Thursday, December 20, 2007

F#@%!NG UPDATE: Jim Dooley gig

Oh my this is depressing. Mostly cause here I was getting my hopes up...

In my cover letter, I explicitly stated that I need at least 40 thousand dollars a year to take a salaried position. In the case of Stiletto, the salary is nearly that plus since there's so much travel, most of my food & entertainment expenses are covered so it certainly would work out that way.

Apparently to most people in the film industry, $24,000 dollars a year is enough to buy 100% of my time 12+ hours per day 7 days a week. Oh, but Jim will pay for my lunch?

Look kids, here's a lesson for you - learn how to do math. If you learn how to do math, then when someone in Hollywood offers you 24K and no benefits of any kind to give up your entire life to work as a low-level technical assistant to a composer (even one whose work you like), you can say... Wait a tick, that's less than 6 dollars an hour in a state with a minimum wage of $8. Wait a tick, with overtime, the minimum you'd need to pay me is over $40K per year. AND lastly, wait a tick! I went to fucking graduate school at New York University and shouldn't be fucking making fucking 8 goddamn fucking dollars an hour anyway!!!
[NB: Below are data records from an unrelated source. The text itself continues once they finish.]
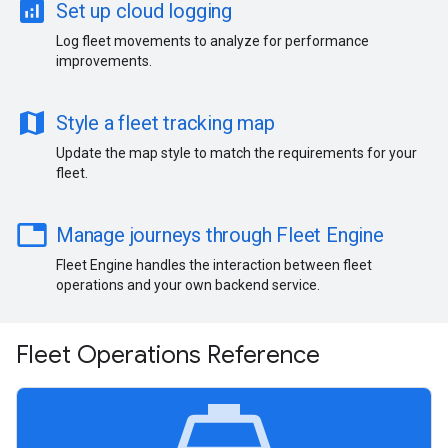
analytics
Set up cloud logging
Log fleet movements to analyze for performance
improvements.
map
Style a fleet tracking map
Update the map style to match the requirements for your
fleet.
table
Manage journeys through Fleet Engine
Fleet Engine handles the interaction between fleet
operations and your own backend service.
Fleet Operations Reference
This get's really ridiculous... If I've learned anything about Hollywood so far, it's this:

Ya know how everytime you see a business man - they're always presented as evil guys who would kill their employees just so they could have something to walk on if there was a puddle in the street and a nickle on the other side?

The film industry presents such people like that because that is the reality of the entertainment business. If they only knew that all the people I know who work in other industries - the "evil" ones you always see in the movies... I've got friends who work for software giants, railroads like Union Pacific, gigantic book publishers like McGraw-Hill, enormous land development and construction contractors for example... and all those people make real wages, get benefits, bonuses and by and large get treated with respect by their employers. The truth of the matter is, it's just the entertainment industry that harbors those types of tycoons... and they're not guys wearing fancy suits... they're patchouli douchebags wearing sandals and sunglasses.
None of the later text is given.